### Listed records:
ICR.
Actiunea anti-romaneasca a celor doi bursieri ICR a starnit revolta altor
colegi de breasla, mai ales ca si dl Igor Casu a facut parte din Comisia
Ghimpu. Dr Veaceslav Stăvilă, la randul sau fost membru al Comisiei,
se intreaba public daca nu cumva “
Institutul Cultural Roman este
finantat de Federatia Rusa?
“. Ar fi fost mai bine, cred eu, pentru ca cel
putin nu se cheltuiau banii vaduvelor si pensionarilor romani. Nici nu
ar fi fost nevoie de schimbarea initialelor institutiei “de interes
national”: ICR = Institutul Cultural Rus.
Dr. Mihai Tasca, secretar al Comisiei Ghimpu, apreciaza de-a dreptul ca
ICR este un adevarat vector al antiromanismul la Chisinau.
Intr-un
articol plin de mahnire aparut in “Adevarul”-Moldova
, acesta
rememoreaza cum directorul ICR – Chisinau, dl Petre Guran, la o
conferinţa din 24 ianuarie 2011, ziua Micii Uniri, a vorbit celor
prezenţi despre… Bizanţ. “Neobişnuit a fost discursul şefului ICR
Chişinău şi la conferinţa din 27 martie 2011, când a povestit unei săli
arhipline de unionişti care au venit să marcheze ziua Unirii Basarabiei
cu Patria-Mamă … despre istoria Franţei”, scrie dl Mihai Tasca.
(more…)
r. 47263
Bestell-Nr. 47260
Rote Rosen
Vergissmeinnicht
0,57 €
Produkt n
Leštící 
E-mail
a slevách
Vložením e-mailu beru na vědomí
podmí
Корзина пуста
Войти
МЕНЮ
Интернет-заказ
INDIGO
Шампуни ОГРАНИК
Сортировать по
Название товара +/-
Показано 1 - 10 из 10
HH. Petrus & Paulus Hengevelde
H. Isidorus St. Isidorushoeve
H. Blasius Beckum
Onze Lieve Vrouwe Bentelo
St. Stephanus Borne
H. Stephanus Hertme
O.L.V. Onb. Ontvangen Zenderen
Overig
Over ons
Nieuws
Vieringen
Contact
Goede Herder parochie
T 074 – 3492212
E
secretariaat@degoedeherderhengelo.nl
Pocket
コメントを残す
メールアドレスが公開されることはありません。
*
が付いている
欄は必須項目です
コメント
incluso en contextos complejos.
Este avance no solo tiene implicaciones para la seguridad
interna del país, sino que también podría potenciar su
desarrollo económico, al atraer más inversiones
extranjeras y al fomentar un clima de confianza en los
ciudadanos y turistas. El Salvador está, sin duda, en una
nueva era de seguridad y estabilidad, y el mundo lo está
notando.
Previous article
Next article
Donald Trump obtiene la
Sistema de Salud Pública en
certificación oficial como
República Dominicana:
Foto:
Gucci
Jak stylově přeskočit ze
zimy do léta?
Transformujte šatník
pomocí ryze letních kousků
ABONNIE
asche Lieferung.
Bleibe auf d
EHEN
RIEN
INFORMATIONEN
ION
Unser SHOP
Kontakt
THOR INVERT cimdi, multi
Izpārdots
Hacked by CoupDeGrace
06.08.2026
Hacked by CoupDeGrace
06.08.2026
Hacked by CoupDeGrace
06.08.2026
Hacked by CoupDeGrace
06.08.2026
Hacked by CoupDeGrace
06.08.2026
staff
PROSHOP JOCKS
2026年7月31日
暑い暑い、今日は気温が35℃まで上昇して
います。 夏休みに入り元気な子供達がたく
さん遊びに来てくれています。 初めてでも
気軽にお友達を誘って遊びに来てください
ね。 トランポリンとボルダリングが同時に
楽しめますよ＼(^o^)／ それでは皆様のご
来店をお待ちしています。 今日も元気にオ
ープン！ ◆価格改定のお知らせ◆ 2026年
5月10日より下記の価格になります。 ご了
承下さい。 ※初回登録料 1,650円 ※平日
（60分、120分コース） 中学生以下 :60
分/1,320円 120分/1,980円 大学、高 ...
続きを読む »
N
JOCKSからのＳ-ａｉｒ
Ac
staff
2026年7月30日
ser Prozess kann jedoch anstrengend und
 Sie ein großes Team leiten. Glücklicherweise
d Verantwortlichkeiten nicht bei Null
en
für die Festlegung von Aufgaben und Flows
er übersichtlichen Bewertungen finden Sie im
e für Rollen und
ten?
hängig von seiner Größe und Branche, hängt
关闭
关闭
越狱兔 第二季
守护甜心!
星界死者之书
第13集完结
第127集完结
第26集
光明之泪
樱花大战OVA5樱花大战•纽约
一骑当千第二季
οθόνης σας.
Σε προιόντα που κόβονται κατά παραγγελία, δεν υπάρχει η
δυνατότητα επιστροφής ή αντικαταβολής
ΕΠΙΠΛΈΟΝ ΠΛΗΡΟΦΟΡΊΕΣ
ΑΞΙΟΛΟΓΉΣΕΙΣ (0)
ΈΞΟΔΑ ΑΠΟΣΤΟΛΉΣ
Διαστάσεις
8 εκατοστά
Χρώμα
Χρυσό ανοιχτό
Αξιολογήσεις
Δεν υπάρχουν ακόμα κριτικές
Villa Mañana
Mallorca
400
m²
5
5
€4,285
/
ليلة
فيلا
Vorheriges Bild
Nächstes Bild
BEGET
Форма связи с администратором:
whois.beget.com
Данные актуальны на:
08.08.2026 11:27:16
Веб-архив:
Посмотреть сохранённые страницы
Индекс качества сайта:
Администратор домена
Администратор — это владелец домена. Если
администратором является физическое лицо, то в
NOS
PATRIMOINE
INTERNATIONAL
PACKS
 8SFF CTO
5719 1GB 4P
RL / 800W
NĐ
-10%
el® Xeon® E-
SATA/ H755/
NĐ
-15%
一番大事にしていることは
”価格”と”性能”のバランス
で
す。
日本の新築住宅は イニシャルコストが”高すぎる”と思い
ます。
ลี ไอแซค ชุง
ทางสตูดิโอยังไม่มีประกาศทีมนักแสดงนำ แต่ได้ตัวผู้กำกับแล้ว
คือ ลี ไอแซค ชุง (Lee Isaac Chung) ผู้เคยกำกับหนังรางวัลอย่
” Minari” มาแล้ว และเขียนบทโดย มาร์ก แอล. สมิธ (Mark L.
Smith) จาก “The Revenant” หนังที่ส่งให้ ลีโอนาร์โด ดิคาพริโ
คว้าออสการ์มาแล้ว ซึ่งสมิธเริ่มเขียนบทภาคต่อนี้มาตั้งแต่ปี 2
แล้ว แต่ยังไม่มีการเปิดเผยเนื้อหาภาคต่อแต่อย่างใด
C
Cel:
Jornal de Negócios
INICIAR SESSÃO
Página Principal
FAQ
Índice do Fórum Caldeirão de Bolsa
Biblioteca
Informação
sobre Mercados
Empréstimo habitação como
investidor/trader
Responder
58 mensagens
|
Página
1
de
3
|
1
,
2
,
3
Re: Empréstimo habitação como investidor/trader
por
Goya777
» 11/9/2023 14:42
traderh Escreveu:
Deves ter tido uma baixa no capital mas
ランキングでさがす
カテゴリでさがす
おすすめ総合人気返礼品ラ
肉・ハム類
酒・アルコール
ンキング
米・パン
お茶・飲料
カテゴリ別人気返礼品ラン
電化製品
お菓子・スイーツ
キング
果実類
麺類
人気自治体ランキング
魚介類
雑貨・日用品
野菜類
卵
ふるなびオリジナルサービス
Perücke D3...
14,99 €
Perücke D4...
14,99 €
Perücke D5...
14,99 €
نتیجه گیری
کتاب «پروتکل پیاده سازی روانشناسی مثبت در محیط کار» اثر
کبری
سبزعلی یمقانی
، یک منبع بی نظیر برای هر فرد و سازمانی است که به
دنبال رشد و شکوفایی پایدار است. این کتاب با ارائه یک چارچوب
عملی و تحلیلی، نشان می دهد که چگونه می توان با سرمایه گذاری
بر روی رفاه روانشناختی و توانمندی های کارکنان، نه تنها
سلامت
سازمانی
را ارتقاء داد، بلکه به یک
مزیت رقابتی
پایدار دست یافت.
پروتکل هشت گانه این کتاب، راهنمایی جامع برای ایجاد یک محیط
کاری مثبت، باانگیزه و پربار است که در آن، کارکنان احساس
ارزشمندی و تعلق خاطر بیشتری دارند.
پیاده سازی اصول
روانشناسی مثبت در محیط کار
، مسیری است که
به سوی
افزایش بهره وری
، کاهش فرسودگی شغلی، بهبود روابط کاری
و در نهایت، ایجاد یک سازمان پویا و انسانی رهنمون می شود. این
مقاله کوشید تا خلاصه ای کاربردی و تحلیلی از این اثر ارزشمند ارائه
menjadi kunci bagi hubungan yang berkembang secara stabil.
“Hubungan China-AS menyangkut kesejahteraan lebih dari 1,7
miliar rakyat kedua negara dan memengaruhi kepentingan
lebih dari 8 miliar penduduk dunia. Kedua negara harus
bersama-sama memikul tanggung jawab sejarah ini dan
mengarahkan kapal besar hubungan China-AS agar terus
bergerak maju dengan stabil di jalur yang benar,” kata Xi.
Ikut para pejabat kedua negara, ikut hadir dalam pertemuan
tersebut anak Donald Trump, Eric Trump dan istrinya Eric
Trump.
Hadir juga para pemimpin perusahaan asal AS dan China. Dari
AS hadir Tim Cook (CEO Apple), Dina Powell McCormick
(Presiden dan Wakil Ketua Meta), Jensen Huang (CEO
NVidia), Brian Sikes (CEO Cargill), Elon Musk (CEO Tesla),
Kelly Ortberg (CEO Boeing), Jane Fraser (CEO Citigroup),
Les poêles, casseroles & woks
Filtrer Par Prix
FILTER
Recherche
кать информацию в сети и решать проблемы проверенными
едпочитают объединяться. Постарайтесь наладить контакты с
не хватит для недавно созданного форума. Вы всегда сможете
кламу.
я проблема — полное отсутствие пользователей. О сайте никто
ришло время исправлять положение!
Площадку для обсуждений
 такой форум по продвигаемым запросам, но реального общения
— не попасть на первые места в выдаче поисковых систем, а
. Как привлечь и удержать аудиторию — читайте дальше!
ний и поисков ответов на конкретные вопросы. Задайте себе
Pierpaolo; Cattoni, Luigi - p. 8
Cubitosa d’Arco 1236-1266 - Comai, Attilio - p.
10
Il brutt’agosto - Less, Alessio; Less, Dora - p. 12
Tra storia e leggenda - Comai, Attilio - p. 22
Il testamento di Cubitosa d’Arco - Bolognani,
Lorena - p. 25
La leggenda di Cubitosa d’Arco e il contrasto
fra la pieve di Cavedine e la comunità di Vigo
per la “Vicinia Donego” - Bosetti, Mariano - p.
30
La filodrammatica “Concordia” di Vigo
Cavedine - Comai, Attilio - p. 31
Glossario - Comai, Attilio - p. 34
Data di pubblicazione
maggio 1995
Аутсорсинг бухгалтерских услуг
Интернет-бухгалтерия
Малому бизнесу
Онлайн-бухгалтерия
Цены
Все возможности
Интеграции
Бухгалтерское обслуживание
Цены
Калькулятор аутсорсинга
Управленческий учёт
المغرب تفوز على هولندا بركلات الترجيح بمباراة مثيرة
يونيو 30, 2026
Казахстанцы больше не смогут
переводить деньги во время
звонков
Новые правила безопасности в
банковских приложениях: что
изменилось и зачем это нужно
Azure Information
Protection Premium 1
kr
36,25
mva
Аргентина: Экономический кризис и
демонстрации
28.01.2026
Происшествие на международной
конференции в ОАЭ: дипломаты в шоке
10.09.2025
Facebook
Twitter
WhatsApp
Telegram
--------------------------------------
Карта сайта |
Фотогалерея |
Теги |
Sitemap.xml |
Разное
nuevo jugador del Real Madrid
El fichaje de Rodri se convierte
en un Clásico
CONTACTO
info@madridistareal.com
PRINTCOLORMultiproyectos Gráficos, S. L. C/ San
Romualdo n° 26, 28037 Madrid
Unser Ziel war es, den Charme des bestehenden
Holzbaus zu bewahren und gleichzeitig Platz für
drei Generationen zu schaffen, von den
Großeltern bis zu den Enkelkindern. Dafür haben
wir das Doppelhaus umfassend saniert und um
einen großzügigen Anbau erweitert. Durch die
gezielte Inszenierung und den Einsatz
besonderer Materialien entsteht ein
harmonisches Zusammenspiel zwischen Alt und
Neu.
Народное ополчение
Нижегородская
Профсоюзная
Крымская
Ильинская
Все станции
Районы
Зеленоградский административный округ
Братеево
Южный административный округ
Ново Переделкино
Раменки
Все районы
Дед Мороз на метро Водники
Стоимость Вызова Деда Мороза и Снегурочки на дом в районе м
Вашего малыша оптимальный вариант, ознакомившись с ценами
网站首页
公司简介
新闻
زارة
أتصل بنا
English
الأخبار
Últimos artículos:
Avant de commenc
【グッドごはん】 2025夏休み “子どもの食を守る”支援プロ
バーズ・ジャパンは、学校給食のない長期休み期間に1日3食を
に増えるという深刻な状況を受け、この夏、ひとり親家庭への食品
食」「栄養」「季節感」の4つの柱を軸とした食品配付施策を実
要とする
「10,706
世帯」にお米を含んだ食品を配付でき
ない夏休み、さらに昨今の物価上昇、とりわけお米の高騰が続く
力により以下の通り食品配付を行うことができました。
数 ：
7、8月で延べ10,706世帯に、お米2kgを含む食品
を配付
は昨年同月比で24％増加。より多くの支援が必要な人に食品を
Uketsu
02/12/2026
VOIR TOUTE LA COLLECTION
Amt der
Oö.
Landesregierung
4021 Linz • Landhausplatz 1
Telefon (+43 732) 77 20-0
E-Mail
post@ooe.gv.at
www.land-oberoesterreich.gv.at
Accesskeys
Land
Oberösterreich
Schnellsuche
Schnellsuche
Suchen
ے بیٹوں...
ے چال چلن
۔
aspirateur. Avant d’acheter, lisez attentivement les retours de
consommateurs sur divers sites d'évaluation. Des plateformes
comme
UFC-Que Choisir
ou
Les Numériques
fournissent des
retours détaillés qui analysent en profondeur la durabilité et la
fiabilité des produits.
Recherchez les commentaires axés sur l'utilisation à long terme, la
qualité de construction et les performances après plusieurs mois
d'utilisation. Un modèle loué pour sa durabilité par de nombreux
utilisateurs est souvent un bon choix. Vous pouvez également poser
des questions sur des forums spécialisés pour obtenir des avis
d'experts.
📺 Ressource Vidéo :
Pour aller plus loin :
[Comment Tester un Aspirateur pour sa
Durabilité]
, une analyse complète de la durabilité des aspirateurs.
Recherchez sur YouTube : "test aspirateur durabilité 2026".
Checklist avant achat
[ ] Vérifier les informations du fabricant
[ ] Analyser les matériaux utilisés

### Brief:
Looking back over the records above, in how many lines does the word "время" occur? Give the number alone.

### Exercise response:
2